=== Your goal ===
Copy each line of the records that includes "sind".

=== Entries supplied ===
******************************
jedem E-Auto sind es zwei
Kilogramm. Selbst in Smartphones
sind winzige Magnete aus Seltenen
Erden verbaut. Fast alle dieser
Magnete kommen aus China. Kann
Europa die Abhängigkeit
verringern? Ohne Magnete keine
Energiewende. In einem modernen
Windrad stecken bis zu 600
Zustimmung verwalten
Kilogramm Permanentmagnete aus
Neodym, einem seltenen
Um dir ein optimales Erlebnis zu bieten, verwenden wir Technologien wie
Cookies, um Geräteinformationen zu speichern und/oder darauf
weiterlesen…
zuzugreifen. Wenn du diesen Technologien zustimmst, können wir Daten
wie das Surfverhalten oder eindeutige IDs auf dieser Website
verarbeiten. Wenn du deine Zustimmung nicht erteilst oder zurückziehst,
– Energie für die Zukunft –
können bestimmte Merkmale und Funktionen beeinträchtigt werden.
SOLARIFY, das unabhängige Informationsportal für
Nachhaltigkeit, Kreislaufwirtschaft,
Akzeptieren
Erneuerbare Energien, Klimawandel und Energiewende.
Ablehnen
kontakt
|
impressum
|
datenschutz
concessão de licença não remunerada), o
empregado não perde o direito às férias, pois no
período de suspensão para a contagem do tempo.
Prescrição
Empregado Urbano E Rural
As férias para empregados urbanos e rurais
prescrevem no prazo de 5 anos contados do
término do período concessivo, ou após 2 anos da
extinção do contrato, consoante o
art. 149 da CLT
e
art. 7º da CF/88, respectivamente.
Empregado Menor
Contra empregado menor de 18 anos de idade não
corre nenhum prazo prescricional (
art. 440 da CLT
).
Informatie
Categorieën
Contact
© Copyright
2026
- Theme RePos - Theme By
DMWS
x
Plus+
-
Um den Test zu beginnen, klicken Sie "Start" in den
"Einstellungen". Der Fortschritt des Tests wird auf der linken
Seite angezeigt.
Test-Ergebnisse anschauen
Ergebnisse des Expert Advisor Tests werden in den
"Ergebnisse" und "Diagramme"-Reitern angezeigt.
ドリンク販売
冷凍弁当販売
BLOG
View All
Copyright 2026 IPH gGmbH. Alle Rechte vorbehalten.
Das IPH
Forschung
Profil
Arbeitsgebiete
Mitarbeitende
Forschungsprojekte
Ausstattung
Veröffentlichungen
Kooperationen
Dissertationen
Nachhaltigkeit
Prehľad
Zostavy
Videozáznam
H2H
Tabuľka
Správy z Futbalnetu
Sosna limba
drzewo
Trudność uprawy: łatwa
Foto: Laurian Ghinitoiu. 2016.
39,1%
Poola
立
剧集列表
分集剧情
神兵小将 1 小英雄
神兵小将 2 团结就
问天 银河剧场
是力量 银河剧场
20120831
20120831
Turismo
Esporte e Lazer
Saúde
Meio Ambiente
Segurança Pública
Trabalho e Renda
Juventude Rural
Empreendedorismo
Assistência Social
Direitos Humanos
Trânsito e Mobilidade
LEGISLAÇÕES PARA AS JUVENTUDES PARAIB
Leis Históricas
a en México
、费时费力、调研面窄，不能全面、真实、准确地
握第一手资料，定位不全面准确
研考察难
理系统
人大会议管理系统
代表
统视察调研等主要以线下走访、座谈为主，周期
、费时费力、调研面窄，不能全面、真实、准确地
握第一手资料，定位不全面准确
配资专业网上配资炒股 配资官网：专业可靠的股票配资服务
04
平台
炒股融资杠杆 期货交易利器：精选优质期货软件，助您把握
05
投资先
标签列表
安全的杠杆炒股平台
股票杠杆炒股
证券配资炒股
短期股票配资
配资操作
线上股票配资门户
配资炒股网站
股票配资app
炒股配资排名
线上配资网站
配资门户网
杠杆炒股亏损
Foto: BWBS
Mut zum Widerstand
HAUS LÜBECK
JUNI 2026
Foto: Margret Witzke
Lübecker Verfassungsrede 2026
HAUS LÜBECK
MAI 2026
******************************
=== Exercise answer ===
jedem E-Auto sind es zwei
sind winzige Magnete aus Seltenen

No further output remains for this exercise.